Most recently, Bradley has become involved with student housing problems in the Yorktown neighborhood.

“Yorktown is at a standstill. Every student has been contacted by me,” she said. “It’s more of a morale thing. We want them to know that they have somebody to talk to, and if they need housing, Temple can provide it. Temple cannot get involved with this because it’s in the hands of the courts. We are a friend for those who need us.”

Bradley said she loves working with the students. Since she was a shift supervisor, she has been heavily involved with TSG and has even formed relationships with those who have graduated.

Bradley said she is always willing to help students in need, whether it is with careers or those who just want to say hello.

In regards to crime prevention, she said Temple has great security and technology with the bike patrol, lighting around campus, a state-of-the-art communications center and emergency call lights. The Temple alumna commended her colleagues on how well they handle emergency situations.

“It’s always been a challenge. Crime is down,” Bradley said. “The biggest thing at this time of year is unattended property. Students leave their things everywhere.”
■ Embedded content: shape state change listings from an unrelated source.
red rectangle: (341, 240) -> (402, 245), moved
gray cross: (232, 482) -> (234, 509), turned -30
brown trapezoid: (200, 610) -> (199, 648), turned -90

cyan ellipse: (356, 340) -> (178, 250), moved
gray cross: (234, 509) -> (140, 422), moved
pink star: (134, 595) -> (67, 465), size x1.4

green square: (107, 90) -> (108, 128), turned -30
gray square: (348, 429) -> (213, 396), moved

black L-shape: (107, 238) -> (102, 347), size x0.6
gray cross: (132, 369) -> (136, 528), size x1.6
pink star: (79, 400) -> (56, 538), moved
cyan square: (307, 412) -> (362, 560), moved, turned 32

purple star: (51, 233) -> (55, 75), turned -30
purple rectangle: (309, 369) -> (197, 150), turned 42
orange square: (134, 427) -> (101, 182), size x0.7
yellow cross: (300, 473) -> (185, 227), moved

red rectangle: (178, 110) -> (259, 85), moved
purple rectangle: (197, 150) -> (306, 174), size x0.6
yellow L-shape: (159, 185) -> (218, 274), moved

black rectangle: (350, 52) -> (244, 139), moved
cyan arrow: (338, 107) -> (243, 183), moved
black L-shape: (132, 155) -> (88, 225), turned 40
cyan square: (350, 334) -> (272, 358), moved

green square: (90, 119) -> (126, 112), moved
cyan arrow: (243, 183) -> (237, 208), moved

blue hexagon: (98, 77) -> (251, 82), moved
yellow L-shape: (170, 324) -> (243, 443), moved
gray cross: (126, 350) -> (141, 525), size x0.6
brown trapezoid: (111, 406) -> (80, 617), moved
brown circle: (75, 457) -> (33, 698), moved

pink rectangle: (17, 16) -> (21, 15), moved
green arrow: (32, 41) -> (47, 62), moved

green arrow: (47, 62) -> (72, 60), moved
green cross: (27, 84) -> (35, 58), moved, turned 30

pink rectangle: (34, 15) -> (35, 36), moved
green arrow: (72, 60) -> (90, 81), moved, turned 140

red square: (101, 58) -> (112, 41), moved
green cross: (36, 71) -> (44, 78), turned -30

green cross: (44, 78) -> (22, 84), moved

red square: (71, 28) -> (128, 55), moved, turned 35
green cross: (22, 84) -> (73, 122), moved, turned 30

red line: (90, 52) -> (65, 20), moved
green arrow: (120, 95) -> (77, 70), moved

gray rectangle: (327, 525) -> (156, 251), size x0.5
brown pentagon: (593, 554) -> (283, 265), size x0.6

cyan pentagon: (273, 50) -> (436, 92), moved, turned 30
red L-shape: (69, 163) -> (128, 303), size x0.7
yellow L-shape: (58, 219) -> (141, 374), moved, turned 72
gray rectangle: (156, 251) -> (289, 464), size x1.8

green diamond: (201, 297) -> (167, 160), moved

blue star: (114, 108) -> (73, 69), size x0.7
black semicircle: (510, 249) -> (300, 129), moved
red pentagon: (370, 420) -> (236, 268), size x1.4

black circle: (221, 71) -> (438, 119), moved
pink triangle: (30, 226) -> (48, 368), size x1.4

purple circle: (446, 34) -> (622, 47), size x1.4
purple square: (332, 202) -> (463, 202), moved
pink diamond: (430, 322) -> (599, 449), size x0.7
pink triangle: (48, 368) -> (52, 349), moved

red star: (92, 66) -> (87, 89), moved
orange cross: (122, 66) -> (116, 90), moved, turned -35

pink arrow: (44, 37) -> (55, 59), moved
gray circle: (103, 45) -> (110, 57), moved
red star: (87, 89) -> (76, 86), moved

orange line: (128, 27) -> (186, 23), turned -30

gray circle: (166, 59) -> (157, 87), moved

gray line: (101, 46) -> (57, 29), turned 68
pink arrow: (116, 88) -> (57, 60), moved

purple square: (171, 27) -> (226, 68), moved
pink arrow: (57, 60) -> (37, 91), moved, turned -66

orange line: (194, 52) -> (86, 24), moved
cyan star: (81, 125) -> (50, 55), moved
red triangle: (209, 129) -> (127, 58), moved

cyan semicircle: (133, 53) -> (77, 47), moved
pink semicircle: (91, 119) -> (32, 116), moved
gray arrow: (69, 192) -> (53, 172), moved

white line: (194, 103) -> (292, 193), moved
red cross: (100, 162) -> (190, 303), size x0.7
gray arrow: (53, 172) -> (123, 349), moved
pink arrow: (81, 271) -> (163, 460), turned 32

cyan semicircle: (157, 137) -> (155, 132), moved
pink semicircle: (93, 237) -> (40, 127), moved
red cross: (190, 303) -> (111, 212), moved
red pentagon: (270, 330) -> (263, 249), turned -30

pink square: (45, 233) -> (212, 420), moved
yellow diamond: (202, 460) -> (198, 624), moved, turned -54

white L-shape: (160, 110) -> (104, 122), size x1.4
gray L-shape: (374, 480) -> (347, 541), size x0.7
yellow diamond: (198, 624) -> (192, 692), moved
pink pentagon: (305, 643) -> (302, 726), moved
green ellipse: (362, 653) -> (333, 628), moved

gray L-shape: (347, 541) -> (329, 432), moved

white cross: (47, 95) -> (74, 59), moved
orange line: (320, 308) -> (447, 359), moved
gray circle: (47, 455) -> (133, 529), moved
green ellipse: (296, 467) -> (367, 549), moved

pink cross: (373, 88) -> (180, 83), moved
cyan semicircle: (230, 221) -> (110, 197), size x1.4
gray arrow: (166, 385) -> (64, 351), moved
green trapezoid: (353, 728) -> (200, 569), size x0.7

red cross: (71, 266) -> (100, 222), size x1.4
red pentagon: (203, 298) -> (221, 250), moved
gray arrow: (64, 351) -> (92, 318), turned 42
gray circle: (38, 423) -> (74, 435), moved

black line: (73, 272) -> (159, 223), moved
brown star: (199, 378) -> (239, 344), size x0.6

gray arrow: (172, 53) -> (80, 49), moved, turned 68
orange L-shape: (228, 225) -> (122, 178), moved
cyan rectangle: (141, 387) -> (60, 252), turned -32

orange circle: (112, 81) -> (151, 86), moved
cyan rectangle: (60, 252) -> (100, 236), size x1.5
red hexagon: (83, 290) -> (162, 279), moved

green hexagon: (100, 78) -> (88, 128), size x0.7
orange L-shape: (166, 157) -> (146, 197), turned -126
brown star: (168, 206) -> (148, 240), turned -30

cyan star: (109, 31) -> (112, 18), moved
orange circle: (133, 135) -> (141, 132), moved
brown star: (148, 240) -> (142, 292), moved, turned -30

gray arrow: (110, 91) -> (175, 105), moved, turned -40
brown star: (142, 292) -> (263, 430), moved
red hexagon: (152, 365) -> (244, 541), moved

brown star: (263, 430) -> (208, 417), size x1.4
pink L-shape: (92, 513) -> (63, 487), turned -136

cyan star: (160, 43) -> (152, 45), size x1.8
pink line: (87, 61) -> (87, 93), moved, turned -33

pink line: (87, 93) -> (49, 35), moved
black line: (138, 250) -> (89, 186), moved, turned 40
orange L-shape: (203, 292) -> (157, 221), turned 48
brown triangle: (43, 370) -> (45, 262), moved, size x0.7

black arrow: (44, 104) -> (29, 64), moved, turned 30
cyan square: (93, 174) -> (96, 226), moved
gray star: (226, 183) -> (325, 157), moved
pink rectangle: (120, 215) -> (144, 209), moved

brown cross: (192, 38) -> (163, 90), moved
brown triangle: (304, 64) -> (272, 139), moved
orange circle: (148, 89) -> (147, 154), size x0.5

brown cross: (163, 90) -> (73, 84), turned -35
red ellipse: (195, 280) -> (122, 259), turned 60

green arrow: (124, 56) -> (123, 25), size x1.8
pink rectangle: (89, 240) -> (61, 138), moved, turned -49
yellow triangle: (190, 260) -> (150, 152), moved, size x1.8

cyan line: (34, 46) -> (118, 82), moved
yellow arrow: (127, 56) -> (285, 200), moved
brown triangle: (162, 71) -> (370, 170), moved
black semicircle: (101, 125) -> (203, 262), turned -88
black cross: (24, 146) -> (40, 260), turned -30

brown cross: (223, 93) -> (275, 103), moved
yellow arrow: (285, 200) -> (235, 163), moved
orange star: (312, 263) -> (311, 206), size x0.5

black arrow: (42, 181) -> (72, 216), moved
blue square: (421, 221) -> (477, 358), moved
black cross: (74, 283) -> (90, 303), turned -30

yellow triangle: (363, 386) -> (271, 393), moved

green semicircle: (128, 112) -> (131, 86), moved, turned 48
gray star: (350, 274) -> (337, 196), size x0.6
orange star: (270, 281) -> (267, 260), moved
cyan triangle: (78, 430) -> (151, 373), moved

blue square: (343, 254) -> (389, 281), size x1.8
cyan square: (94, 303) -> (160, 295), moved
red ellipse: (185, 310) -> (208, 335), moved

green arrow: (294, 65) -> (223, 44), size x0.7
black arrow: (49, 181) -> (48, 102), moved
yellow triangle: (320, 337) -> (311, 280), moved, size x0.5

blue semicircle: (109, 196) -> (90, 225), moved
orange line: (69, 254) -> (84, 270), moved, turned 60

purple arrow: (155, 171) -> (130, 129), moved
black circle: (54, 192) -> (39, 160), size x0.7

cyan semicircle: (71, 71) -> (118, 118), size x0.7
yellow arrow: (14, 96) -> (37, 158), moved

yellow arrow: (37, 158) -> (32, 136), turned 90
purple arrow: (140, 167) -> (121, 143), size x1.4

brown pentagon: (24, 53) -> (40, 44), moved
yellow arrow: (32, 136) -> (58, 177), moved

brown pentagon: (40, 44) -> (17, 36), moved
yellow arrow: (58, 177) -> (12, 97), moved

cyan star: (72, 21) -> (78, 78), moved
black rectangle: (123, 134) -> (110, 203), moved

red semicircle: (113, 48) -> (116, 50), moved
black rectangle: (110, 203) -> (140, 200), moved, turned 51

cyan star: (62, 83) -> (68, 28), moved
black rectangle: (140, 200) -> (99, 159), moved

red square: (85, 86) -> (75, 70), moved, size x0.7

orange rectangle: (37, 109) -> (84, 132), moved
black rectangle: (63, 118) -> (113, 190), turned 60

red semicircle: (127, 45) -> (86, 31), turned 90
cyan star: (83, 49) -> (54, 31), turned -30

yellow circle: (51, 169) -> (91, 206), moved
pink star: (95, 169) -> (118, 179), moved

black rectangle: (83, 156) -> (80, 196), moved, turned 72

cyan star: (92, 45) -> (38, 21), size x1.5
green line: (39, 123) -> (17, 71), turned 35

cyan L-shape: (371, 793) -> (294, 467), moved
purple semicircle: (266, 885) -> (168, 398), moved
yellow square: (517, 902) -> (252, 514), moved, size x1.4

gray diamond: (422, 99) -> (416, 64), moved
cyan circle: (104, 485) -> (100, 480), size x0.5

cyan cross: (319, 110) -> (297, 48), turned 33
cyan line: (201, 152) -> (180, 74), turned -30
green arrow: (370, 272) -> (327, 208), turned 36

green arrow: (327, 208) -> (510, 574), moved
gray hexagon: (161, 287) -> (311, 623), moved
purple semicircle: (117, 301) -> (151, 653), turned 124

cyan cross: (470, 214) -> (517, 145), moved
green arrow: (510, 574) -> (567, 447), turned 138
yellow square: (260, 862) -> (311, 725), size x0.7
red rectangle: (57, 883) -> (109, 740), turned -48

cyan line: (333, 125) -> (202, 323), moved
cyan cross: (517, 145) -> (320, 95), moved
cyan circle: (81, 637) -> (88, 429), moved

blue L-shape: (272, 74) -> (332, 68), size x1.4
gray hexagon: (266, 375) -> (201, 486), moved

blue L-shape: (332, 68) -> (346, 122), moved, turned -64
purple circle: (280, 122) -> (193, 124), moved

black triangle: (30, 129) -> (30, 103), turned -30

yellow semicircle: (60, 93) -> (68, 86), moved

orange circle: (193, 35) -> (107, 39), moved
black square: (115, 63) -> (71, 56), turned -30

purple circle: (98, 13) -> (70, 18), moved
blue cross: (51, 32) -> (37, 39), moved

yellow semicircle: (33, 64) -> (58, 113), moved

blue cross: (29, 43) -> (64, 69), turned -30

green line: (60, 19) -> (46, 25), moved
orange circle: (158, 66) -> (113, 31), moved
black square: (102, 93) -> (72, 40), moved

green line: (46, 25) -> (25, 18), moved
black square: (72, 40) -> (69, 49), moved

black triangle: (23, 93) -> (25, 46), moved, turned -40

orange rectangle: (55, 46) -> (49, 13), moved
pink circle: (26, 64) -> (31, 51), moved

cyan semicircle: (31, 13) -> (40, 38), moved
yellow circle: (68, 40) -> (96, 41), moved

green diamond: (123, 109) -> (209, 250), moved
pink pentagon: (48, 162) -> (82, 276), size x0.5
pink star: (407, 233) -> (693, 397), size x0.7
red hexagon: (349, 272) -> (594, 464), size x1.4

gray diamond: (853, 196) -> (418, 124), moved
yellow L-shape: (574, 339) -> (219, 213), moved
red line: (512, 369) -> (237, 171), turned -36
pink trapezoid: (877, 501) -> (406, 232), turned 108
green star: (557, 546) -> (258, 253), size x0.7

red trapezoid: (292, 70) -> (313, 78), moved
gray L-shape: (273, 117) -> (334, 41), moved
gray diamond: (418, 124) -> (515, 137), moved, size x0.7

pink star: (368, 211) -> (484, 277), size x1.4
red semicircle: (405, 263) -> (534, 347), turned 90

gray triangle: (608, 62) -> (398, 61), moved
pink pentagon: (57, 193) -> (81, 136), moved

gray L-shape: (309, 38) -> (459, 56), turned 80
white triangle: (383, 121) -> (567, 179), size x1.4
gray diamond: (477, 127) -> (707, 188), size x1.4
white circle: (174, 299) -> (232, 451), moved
The Philadelphia native said she enjoys the university’s service trips. Past trips have taken her to Belize, Mexico and Texas. This January, she will be heading to the Florida Keys to volunteer.

Bradley said the students should do community service in the areas surrounding Main Campus and also listen to President Ann Weaver Hart’s initiative to get out of the country.

“Those who take advantage of the trips come back to Temple with great work ethics and a passion for helping back home,” Bradley said.